BEGIN

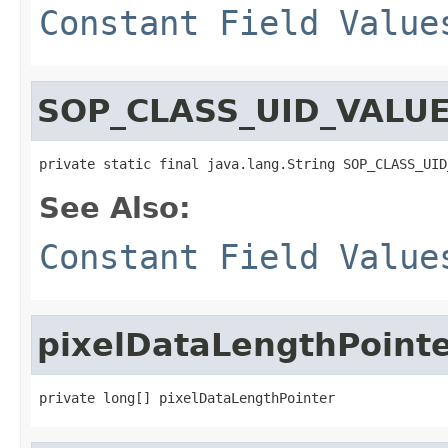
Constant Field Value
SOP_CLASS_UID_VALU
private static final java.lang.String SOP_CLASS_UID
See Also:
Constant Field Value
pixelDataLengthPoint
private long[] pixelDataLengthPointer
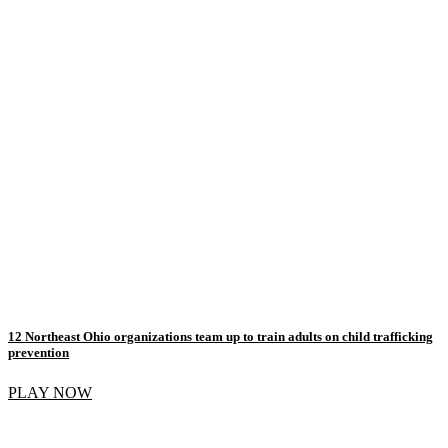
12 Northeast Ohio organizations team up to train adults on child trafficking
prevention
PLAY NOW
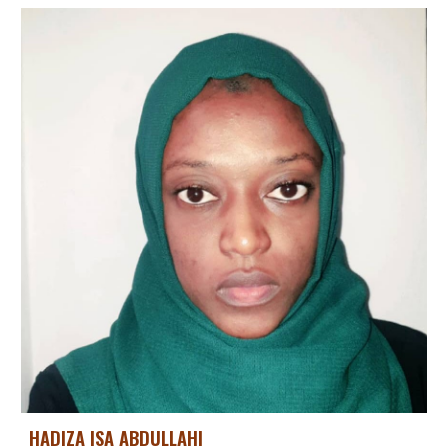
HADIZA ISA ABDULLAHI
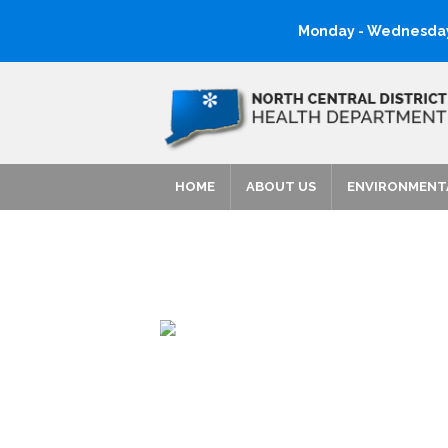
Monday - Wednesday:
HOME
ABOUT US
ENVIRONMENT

END
BEGIN

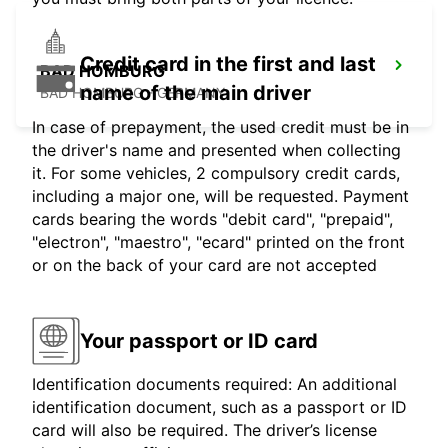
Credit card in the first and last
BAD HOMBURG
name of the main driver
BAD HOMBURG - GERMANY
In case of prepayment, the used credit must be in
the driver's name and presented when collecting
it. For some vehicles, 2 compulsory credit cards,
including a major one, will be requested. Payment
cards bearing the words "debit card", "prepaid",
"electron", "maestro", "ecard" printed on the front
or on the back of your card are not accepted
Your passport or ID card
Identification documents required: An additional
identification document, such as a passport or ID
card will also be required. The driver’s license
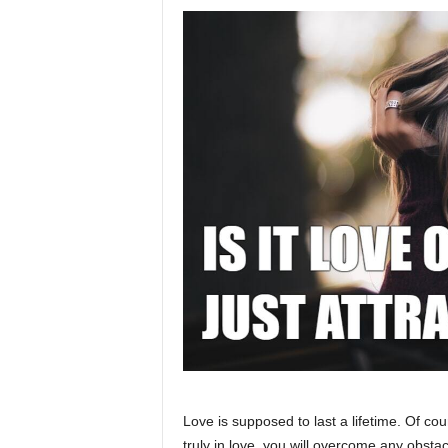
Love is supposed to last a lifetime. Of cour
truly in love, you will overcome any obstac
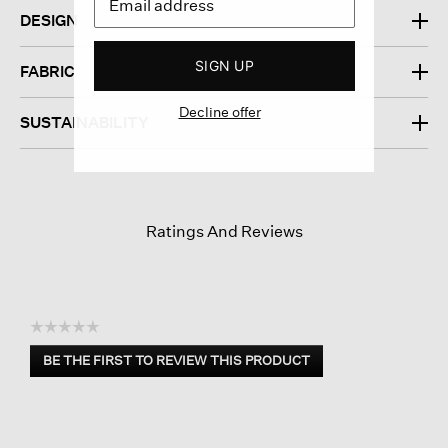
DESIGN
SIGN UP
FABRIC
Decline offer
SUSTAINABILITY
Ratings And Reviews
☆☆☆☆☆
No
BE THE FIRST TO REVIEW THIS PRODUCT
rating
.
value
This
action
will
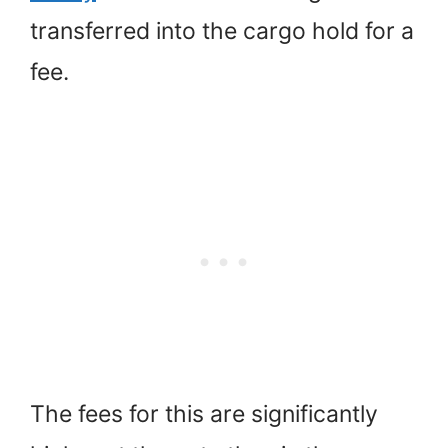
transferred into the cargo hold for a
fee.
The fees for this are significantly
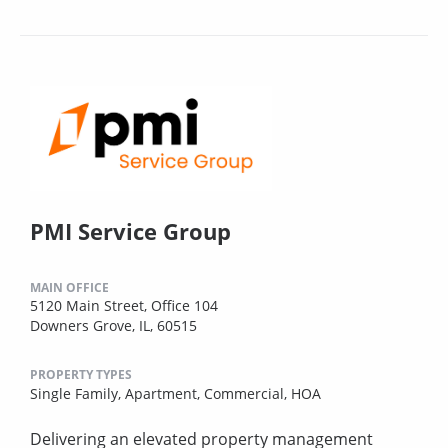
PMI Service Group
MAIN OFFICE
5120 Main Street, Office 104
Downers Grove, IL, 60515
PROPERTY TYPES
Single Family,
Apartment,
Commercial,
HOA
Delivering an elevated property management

END

§ WHAT YOU NEED TO DO:
When the word "will" occurs in a line above, list that line.

§ ANSWER SPACE:
including a major one, will be requested. Payment
card will also be required. The driver’s license
truly in love, you will overcome any obstac
will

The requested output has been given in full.